Personal information
- Full name: Raymond Cyril Scott
- Born: 17 April 1927
- Died: 5 January 2003 (aged 75)
- Position: Full forward

Playing career^{1}
- Years: Club / Games (Goals)
- 1947–1955, 1959: West Perth / 189 (906)

Representative team honours
- Years: Team / Games (Goals)
- 1949–1951: Western Australia / 5 (4)

Umpiring career
- Years: League / Role / Games
- 1961–1970: WANFL / Field umpire / 141
- ^{1} Playing statistics correct to the end of 1959.^{2} Representative statistics correct as of 1951.

Career highlights
- West Perth premiership player – 1949, 1951; WANFL Grand Final umpire – 1963, 1968, 1969;

= Ray Scott (Australian rules football) =

Australian rules footballer and umpire

Raymond Cyril Scott (17 April 1927 – 5 January 2003) was a leading Australian rules football player and field umpire in the West Australian National Football League (WANFL).

==WANFL playing career==
Ray Scott began playing with the West Perth Football Club (the "Cardinals") in 1944 during the WANFL's under-age competition, where he played as a ruckman or centre half-back but was nonetheless viewed as extremely promising. Scott then spent two years in the Royal Australian Navy and rejoined the club for the 1947 season, during which he was shifted to full-forward in place of future champion defender Ray Schofield. He played 190 games between 1944 and 1959.

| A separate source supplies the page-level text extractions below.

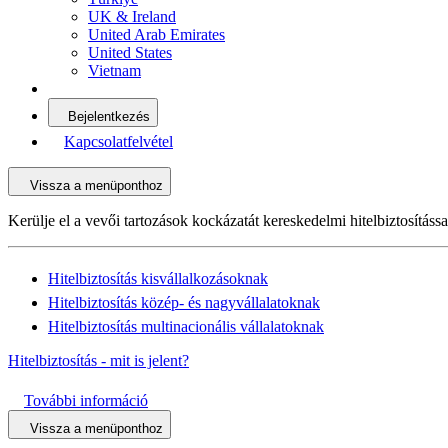
UK & Ireland
United Arab Emirates
United States
Vietnam
Bejelentkezés
Kapcsolatfelvétel
Vissza a menüponthoz
Kerülje el a vevői tartozások kockázatát kereskedelmi hitelbiztosítássa
Hitelbiztosítás kisvállalkozásoknak
Hitelbiztosítás közép- és nagyvállalatoknak
Hitelbiztosítás multinacionális vállalatoknak
Hitelbiztosítás - mit is jelent?
További információ
Vissza a menüponthoz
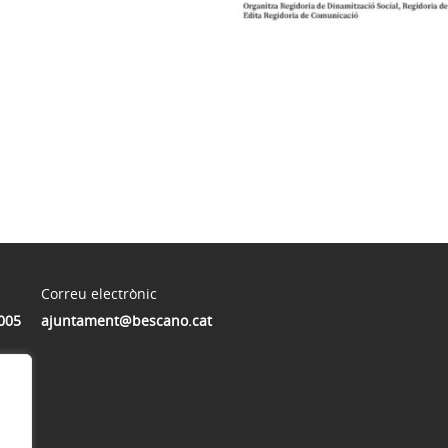
Correu electrònic
005
ajuntament@bescano.cat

Scott was a highly successful forward, kicking 910 goals during his WANFL career. In 1953 he kicked 143 goals (including a career high of 15 in one game), but finished second in the League's goalkicking award to South Fremantle goalkicking legend Bernie Naylor, who posted a record 167 total goals, including 23 in one game.

Scott was the WANFL leading goal kicker in 1951 and 1955, and he topped West Perth's goal kicking from 1948 to 1955. He kicked one hundred goals or more in a season four times.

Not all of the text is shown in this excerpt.